• _How to complete this task_
Each line below needs to be printed again exactly.

• • • • • • •

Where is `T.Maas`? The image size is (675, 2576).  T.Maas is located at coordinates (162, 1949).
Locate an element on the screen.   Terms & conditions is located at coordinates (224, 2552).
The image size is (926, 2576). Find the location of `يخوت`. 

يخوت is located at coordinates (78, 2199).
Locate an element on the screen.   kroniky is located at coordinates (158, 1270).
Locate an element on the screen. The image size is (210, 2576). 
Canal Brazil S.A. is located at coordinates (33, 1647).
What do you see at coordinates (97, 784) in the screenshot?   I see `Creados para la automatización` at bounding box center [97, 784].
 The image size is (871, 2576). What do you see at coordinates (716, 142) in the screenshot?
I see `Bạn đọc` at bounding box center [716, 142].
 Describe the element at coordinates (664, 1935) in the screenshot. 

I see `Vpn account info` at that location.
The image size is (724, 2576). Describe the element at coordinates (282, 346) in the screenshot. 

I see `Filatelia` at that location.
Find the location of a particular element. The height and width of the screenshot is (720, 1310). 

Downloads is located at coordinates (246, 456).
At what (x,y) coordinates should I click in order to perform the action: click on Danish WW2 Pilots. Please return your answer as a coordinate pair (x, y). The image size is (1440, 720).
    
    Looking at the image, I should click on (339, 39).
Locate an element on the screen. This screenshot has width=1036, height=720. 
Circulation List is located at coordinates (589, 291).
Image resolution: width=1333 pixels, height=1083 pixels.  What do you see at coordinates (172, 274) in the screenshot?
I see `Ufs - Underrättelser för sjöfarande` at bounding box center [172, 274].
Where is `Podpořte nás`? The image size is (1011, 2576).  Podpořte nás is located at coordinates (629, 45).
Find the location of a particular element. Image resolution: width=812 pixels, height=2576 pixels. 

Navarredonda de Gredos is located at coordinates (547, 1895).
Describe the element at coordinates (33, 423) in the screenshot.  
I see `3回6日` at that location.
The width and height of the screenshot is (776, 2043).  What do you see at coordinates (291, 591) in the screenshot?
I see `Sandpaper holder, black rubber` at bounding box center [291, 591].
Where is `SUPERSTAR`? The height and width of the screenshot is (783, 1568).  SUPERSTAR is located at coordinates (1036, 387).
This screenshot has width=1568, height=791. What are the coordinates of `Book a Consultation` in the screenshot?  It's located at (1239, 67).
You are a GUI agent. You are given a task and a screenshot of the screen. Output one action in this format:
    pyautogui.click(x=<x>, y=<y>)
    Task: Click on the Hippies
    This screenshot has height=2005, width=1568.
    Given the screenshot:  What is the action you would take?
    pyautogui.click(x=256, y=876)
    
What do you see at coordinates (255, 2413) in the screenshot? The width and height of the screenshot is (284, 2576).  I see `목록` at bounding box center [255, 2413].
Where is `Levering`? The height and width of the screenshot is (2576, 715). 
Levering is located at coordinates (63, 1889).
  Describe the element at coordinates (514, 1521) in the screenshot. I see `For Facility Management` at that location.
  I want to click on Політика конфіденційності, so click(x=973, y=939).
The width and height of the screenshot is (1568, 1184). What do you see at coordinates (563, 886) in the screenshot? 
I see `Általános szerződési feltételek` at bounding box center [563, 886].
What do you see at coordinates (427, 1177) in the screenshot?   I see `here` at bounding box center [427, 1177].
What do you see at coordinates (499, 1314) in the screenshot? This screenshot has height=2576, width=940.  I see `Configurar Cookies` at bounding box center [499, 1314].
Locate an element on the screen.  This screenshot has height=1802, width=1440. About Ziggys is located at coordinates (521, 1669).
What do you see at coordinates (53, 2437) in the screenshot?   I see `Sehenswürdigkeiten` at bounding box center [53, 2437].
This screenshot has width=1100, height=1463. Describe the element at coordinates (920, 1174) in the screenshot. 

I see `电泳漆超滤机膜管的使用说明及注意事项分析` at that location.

• • • • • • •

• _Response area_
Where is `T.Maas`? The image size is (675, 2576).  T.Maas is located at coordinates (162, 1949).
Locate an element on the screen.   Terms & conditions is located at coordinates (224, 2552).
The image size is (926, 2576). Find the location of `يخوت`. 

يخوت is located at coordinates (78, 2199).
Locate an element on the screen.   kroniky is located at coordinates (158, 1270).
Locate an element on the screen. The image size is (210, 2576). 
Canal Brazil S.A. is located at coordinates (33, 1647).
What do you see at coordinates (97, 784) in the screenshot?   I see `Creados para la automatización` at bounding box center [97, 784].
 The image size is (871, 2576). What do you see at coordinates (716, 142) in the screenshot?
I see `Bạn đọc` at bounding box center [716, 142].
 Describe the element at coordinates (664, 1935) in the screenshot. 

I see `Vpn account info` at that location.
The image size is (724, 2576). Describe the element at coordinates (282, 346) in the screenshot. 

I see `Filatelia` at that location.
Find the location of a particular element. The height and width of the screenshot is (720, 1310). 

Downloads is located at coordinates (246, 456).
At what (x,y) coordinates should I click in order to perform the action: click on Danish WW2 Pilots. Please return your answer as a coordinate pair (x, y). The image size is (1440, 720).
    
    Looking at the image, I should click on (339, 39).
Locate an element on the screen. This screenshot has width=1036, height=720. 
Circulation List is located at coordinates (589, 291).
Image resolution: width=1333 pixels, height=1083 pixels.  What do you see at coordinates (172, 274) in the screenshot?
I see `Ufs - Underrättelser för sjöfarande` at bounding box center [172, 274].
Where is `Podpořte nás`? The image size is (1011, 2576).  Podpořte nás is located at coordinates (629, 45).
Find the location of a particular element. Image resolution: width=812 pixels, height=2576 pixels. 

Navarredonda de Gredos is located at coordinates (547, 1895).
Describe the element at coordinates (33, 423) in the screenshot.  
I see `3回6日` at that location.
The width and height of the screenshot is (776, 2043).  What do you see at coordinates (291, 591) in the screenshot?
I see `Sandpaper holder, black rubber` at bounding box center [291, 591].
Where is `SUPERSTAR`? The height and width of the screenshot is (783, 1568).  SUPERSTAR is located at coordinates (1036, 387).
This screenshot has width=1568, height=791. What are the coordinates of `Book a Consultation` in the screenshot?  It's located at (1239, 67).
You are a GUI agent. You are given a task and a screenshot of the screen. Output one action in this format:
    pyautogui.click(x=<x>, y=<y>)
    Task: Click on the Hippies
    This screenshot has height=2005, width=1568.
    Given the screenshot:  What is the action you would take?
    pyautogui.click(x=256, y=876)
    
What do you see at coordinates (255, 2413) in the screenshot? The width and height of the screenshot is (284, 2576).  I see `목록` at bounding box center [255, 2413].
Where is `Levering`? The height and width of the screenshot is (2576, 715). 
Levering is located at coordinates (63, 1889).
  Describe the element at coordinates (514, 1521) in the screenshot. I see `For Facility Management` at that location.
  I want to click on Політика конфіденційності, so click(x=973, y=939).
The width and height of the screenshot is (1568, 1184). What do you see at coordinates (563, 886) in the screenshot? 
I see `Általános szerződési feltételek` at bounding box center [563, 886].
What do you see at coordinates (427, 1177) in the screenshot?   I see `here` at bounding box center [427, 1177].
What do you see at coordinates (499, 1314) in the screenshot? This screenshot has height=2576, width=940.  I see `Configurar Cookies` at bounding box center [499, 1314].
Locate an element on the screen.  This screenshot has height=1802, width=1440. About Ziggys is located at coordinates (521, 1669).
What do you see at coordinates (53, 2437) in the screenshot?   I see `Sehenswürdigkeiten` at bounding box center [53, 2437].
This screenshot has width=1100, height=1463. Describe the element at coordinates (920, 1174) in the screenshot. 

I see `电泳漆超滤机膜管的使用说明及注意事项分析` at that location.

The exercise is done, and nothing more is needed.